I’ve recently started working on a Win Forms application which needs some improving and restructuring. There are chances that a WPF version of the application is done in the future and I’m considering restructuring the Win Forms app to the MVVM pattern. The purpose is that when the time comes to develop the WPF I would only have to focus on creating WPF views and reuse the code from the previous version.
I’ve looked at a few posts on developing a Win forms application using the MVVP pattern and it does seem possible to develop Win Forms application using the pattern.
I’d like to know if the approach is advisable and if restructuring an existing Win Forms application to a MVVM pattern would ease the work load when developing a WPF version.
MVVM is the lingua franca of WPF developers because it is well suited to the WPF platform, and WPF was designed to make it easy to build applications using the MVVM pattern (amongst others).
MVVM is a way of creating client applications that leverages core features of the WPF platform, allows for simple unit testing of application functionality, and helps developers and designers work together with less technical difficulties.
This is not a good idea in my mind. Because a really big part why MVVM is so good in WPF, is the WPF bindings infrastucture. WinForms doesn't have such abilities, binding support is way lower.

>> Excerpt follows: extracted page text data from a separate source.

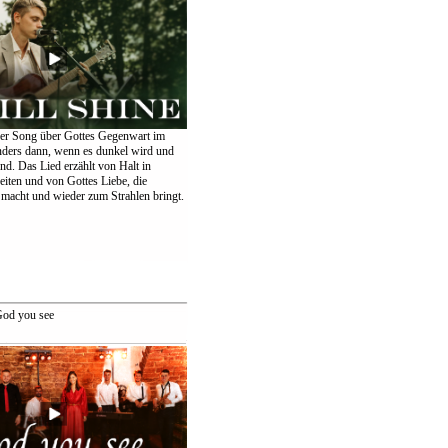
er Song über Gottes Gegenwart im
nders dann, wenn es dunkel wird und
ind. Das Lied erzählt von Halt in
eiten und von Gottes Liebe, die
 macht und wieder zum Strahlen bringt.
od you see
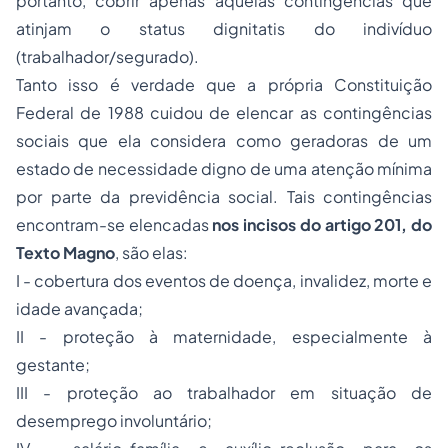
portanto, cobrir apenas aquelas contingências que
atinjam o
status dignitatis
do indivíduo
(trabalhador/segurado).
Tanto isso é verdade que a própria Constituição
Federal de 1988 cuidou de elencar as contingências
sociais que ela considera como geradoras de um
estado de necessidade
digno de uma atenção mínima
por parte da previdência social. Tais contingências
encontram-se elencadas
nos incisos do artigo 201, do
Texto Magno
, são elas:
I - cobertura dos eventos de doença, invalidez, morte e
idade avançada;
II - proteção à maternidade, especialmente à
gestante;
III - proteção ao trabalhador em situação de
desemprego
involuntário;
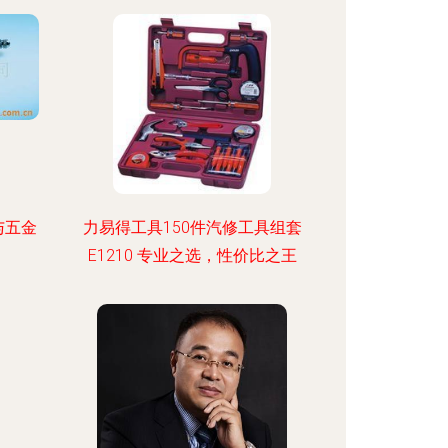
与五金
力易得工具150件汽修工具组套
E1210 专业之选，性价比之王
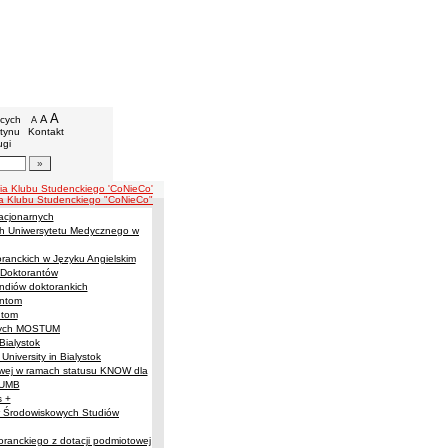
niwersytet Medyczny w Białymstoku
we
A
powiększ czcionkę
A
standardowy rozmiar czcionki
ących
A
pomniejsz czcionkę
etynu
Kontakt
ugi
artykułów
ia Klubu Studenckiego 'CoNieCo'
a Klubu Studenckiego "CoNieCo"
acjonarnych
ich Uniwersytetu Medycznego w
anckich w Języku Angielskim
Doktorantów
ndiów doktorankich
antom
ntom
znych MOSTUM
 Bialystok
University in Bialystok
owej w ramach statusu KNOW dla
 UMB
 +
w Środowiskowych Studiów
ranckiego z dotacji podmiotowej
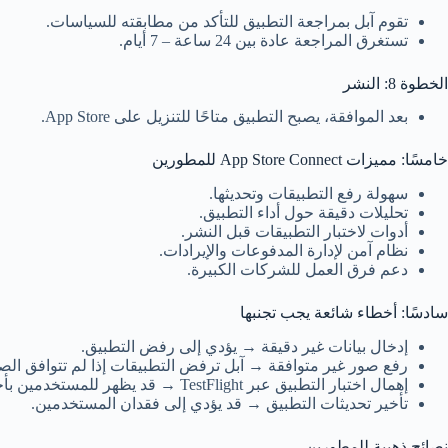
تقوم آبل بمراجعة التطبيق للتأكد من مطابقته للسياسات.
تستغرق المراجعة عادة بين 24 ساعة – 7 أيام.
الخطوة 8: النشر
بعد الموافقة، يصبح التطبيق متاحًا للتنزيل على App Store.
خامسًا: مميزات App Store Connect للمطورين
سهولة رفع التطبيقات وتحديثها.
تحليلات دقيقة حول أداء التطبيق.
أدوات لاختبار التطبيقات قبل النشر.
نظام آمن لإدارة المدفوعات والإيرادات.
دعم فرق العمل للشركات الكبيرة.
سادسًا: أخطاء شائعة يجب تجنبها
إدخال بيانات غير دقيقة → يؤدي إلى رفض التطبيق.
رفع صور غير متوافقة → آبل ترفض التطبيقات إذا لم تتوافق الصو
إهمال اختبار التطبيق عبر TestFlight → قد يظهر للمستخدمين بأخطاء مزعجة.
تأخير تحديثات التطبيق → قد يؤدي إلى فقدان المستخدمين.
نصائح ذهبية للمطورين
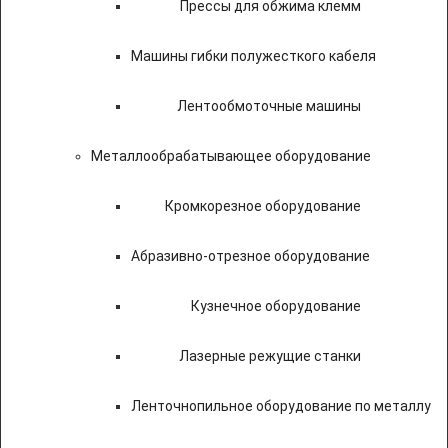
Прессы для обжима клемм
Машины гибки полужесткого кабеля
Лентообмоточные машины
Металлообрабатывающее оборудование
Кромкорезное оборудование
Абразивно-отрезное оборудование
Кузнечное оборудование
Лазерные режущие станки
Ленточнопильное оборудование по металлу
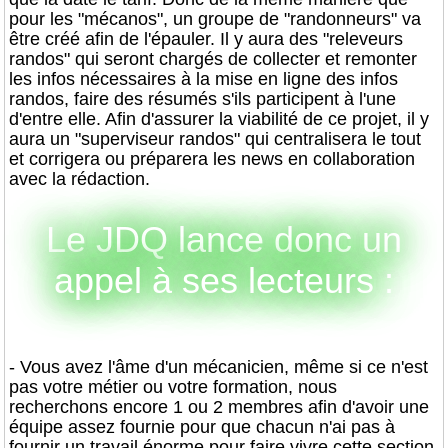
pour les "mécanos", un groupe de "randonneurs" va
être créé afin de l'épauler. Il y aura des "releveurs
randos" qui seront chargés de collecter et remonter
les infos nécessaires à la mise en ligne des infos
randos, faire des résumés s'ils participent à l'une
d'entre elle. Afin d'assurer la viabilité de ce projet, il y
aura un "superviseur randos" qui centralisera le tout
et corrigera ou préparera les news en collaboration
avec la rédaction.
Le JDQ lance donc un
appel à ses lecteurs :
- Vous avez l'âme d'un mécanicien, même si ce n'est
pas votre métier ou votre formation, nous
recherchons encore 1 ou 2 membres afin d'avoir une
équipe assez fournie pour que chacun n'ai pas à
fournir un travail énorme pour faire vivre cette section.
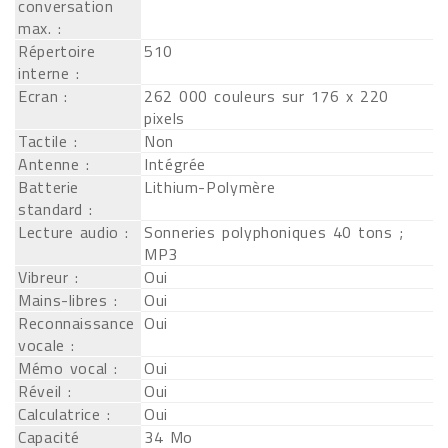
conversation
max. :
Répertoire
510
interne :
Ecran :
262 000 couleurs sur 176 x 220
pixels
Tactile :
Non
Antenne :
Intégrée
Batterie
Lithium-Polymère
standard :
Lecture audio :
Sonneries polyphoniques 40 tons ;
MP3
Vibreur :
Oui
Mains-libres :
Oui
Reconnaissance
Oui
vocale :
Mémo vocal :
Oui
Réveil :
Oui
Calculatrice :
Oui
Capacité
34 Mo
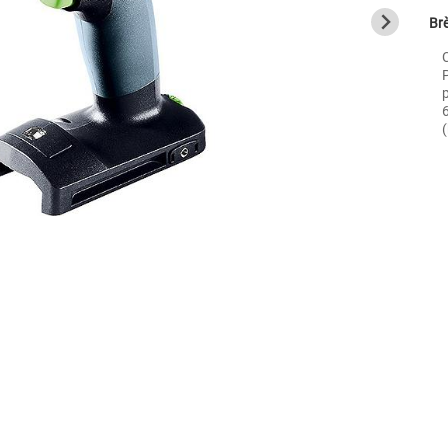
Brè
C
P
(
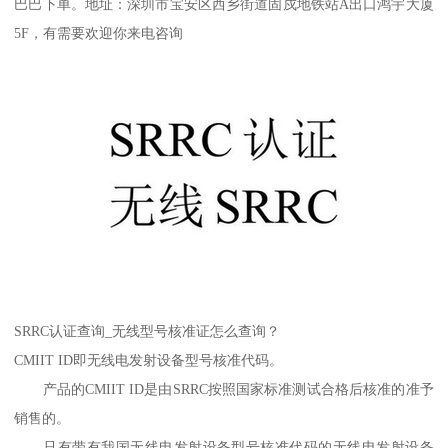
巴巴下单。地址：深圳市宝安区西乡街道固戍地铁站A出口鸿宇大厦
5F，有需要欢迎你来电咨询
SRRC认证查询_无线型号核准证怎么查询？
CMIIT ID即无线电发射设备型号核准代码。
产品的CMIIT ID是由SRRC按照国家标准测试合格后核准的准予
销售的。
只有带有我国无线电发射设备型号核准代码的无线电发射设备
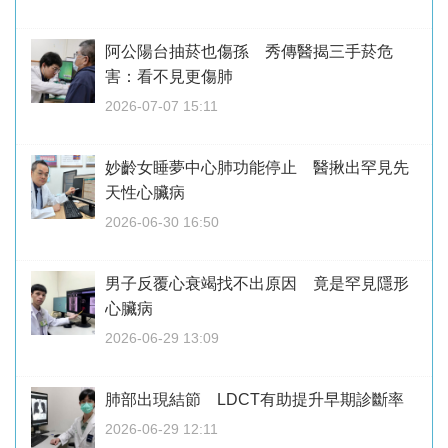
阿公陽台抽菸也傷孫 秀傳醫揭三手菸危
害：看不見更傷肺
2026-07-07 15:11
妙齡女睡夢中心肺功能停止 醫揪出罕見先
天性心臟病
2026-06-30 16:50
男子反覆心衰竭找不出原因 竟是罕見隱形
心臟病
2026-06-29 13:09
肺部出現結節 LDCT有助提升早期診斷率
2026-06-29 12:11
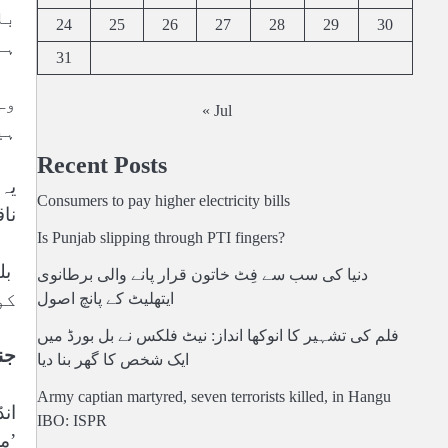
بل
24
25
26
27
28
29
30
ہے
31
وہ
« Jul
ہی
Recent Posts
یہ
Consumers to pay higher electricity bills
ناقا
Is Punjab slipping through PTI fingers?
دنیا کی سب سے فِٹ خاتون قرار پانے والی برطانوی
کو
ایتھلیٹ کے پانچ اصول
فلم کی تشہیر کا انوکھا انداز: نیٹ فلکس نے بل بورڈ میں
جن
ایک شخص کا گھر بنا دیا
Army captian martyred, seven terrorists killed, in Hangu
ان
IBO: ISPR
’محدو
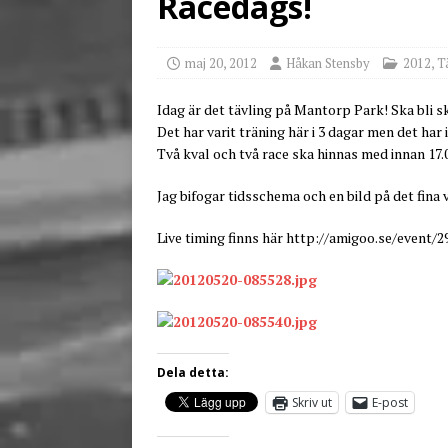
Racedags!
[ juni 26, 2026 ]
Back to
maj 20, 2012
Håkan Stensby
2012
,
T
Idag är det tävling på Mantorp Park! Ska bli sk
Det har varit träning här i 3 dagar men det har i
Två kval och två race ska hinnas med innan 17.00
Jag bifogar tidsschema och en bild på det fina 
Live timing finns här http://amigoo.se/event/2
Dela detta:
Skriv ut
E-post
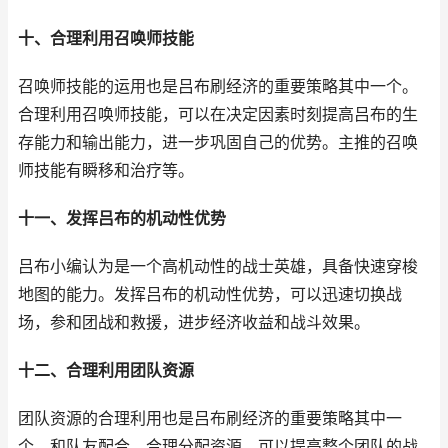
十、合理利用召唤师技能
召唤师技能的运用也是吕布刷经济的重要策略其中一个。
合理利用召唤师技能，可以在决定因素时刻提高吕布的生
存能力和输出能力，进一步巩固自己的优势。主推的召唤
师技能有瞬移和治疗等。
十一、发挥吕布的机动性优势
吕布小编认为是一个高机动性的战士英雄，具备快速穿梭
地图的能力。发挥吕布的机动性优势，可以迅速切换战
场，参和团战和救援，进步经济收益和战斗效果。
十二、合理利用团队资源
团队资源的合理利用也是吕布刷经济的重要策略其中一
个。和队友配合，合理分配资源，可以提高整个团队的战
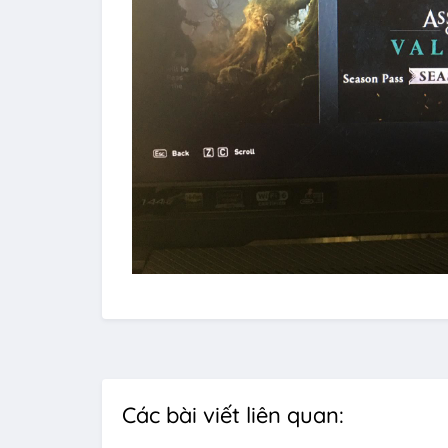
Các bài viết liên quan:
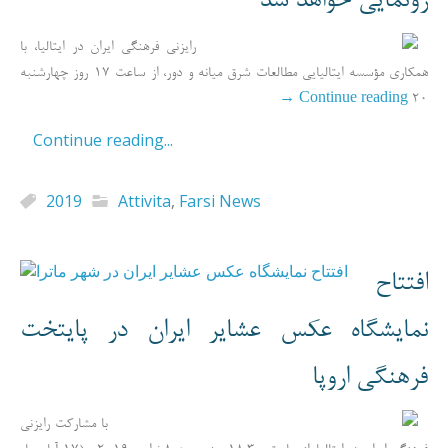
رونمایی خواهد شد
رایزنی فرهنگی ایران در ایتالیا، با
همکاری مؤسسه ایتالیایی مطالعات شرق میانه و دور، از ساعت 17 روز چهارشنبه
→
Continue reading
20
Continue reading...
2019
Attivita
,
Farsi News
افتتاح
نمایشگاه عکس عشایر ایران در پایتخت
فرهنگی اروپا
با مشارکت رایزنی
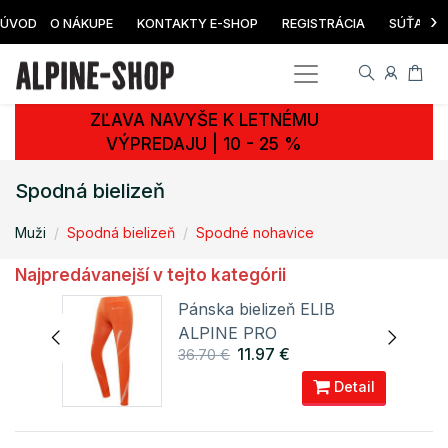
›
ÚVOD
O NÁKUPE
KONTAKTY E-SHOP
REGISTRÁCIA
SÚŤAŽ
ZĽAVA NAVYŠE K LETNÉMU
VÝPREDAJU | 10 - 25 %
Spodná bielizeň
Muži
Spodná bielizeň
Spodné nohavice
Najpredávanejší v tejto kategórii
Pánska bielizeň ELIB
ALPINE PRO
11.97 €
36.70 €
ail
Detail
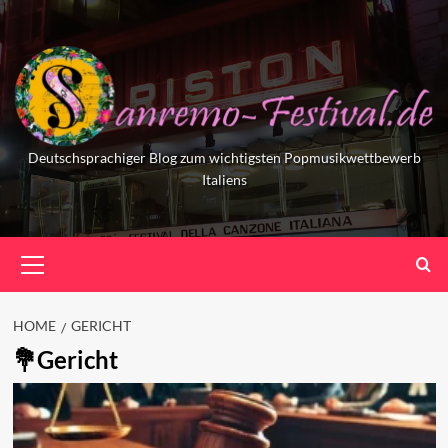
Skip
to
content
Deutschsprachiger Blog zum wichtigsten Popmusikwettbewerb
Italiens
Primary
Menu
HOME
GERICHT
Gericht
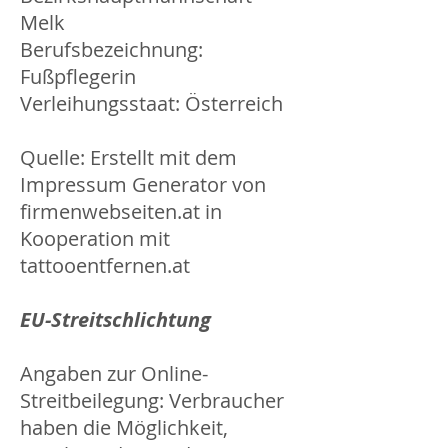
Melk
Berufsbezeichnung:
Fußpflegerin
Verleihungsstaat: Österreich
Quelle: Erstellt mit dem
Impressum Generator von
firmenwebseiten.at
in
Kooperation mit
tattooentfernen.at
EU-Streitschlichtung
Angaben zur Online-
Streitbeilegung: Verbraucher
haben die Möglichkeit,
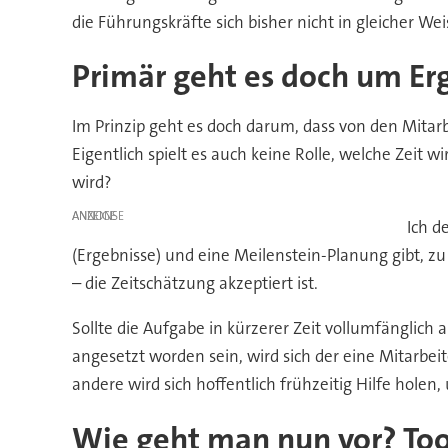
die Führungskräfte sich bisher nicht in gleicher Wei
Primär geht es doch um Er
Im Prinzip geht es doch darum, dass von den Mitar
Eigentlich spielt es auch keine Rolle, welche Zeit
wird?
ANZEIGE
Ich d
(Ergebnisse) und eine Meilenstein-Planung gibt, zu
– die Zeitschätzung akzeptiert ist.
Sollte die Aufgabe in kürzerer Zeit vollumfänglich 
angesetzt worden sein, wird sich der eine Mitarbei
andere wird sich hoffentlich frühzeitig Hilfe holen
Wie geht man nun vor? To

That is why WinForms use MVP pattern, where Presenter is responsible for providing data to the view. You can try writing purely MVVM models, but then you'll have to write quite a lot of ugly code inside your views in order to bind to the models and update them. I would suggest stick to MVP, as this is quite a good aproach for WinForms, it creates well structured components, and then it is easy to recreate the same functionality in WPF and MVVM.
As per other respondents the problem here is the presentation layer, which WinForms doesn't handle as easily as WPF.
That said, based on my experience, many legacy WinForm applications have a lot of business and data layer logic in the forms code.
I see no reason why you shouldn't ensure that the code is separated out into distinct data layer, business logic and GUI in preparation to a possible move to WPF.